* WHAT THE TASK ASKS
The required output is the exact run of lines in the listing below from the line holding "(60 kapsułek)" through the line holding "Белый шагрень / Дуб горный", with no pictures.
*** Opening of RECORDS ***
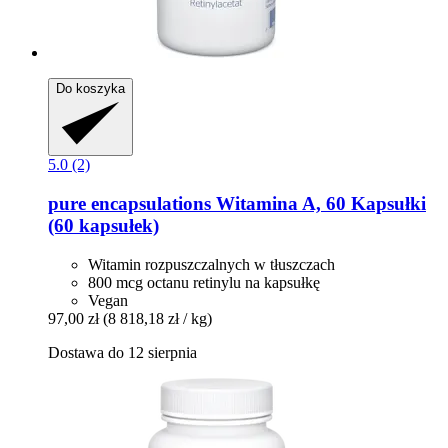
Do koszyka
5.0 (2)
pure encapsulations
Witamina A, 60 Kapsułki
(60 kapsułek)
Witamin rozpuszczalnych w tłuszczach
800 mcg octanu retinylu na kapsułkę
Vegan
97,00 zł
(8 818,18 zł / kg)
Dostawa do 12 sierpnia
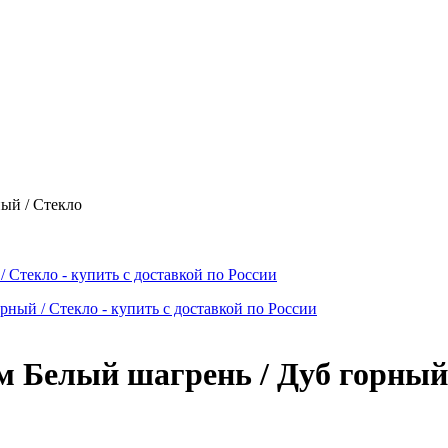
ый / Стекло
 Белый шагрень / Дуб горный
*** Close of RECORDS ***
*** Opening of RECORDS ***
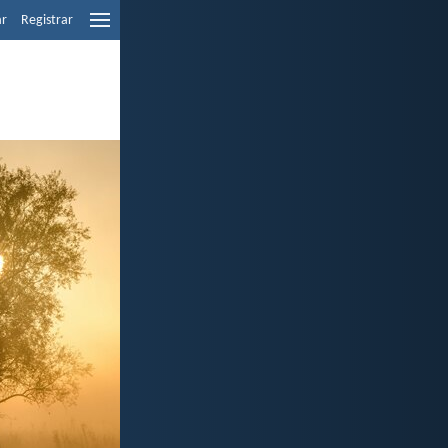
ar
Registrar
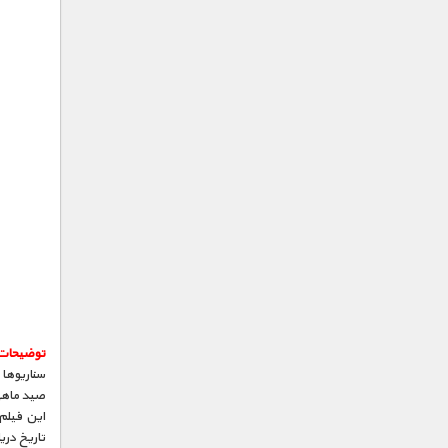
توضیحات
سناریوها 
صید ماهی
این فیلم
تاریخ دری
*** Close of RECORDS ***
* REPLY TO THE TASK
(60 kapsułek)
Witamin rozpuszczalnych w tłuszczach
800 mcg octanu retinylu na kapsułkę
Vegan
97,00 zł
(8 818,18 zł / kg)
Dostawa do 12 sierpnia
ый / Стекло
 Белый шагрень / Дуб горный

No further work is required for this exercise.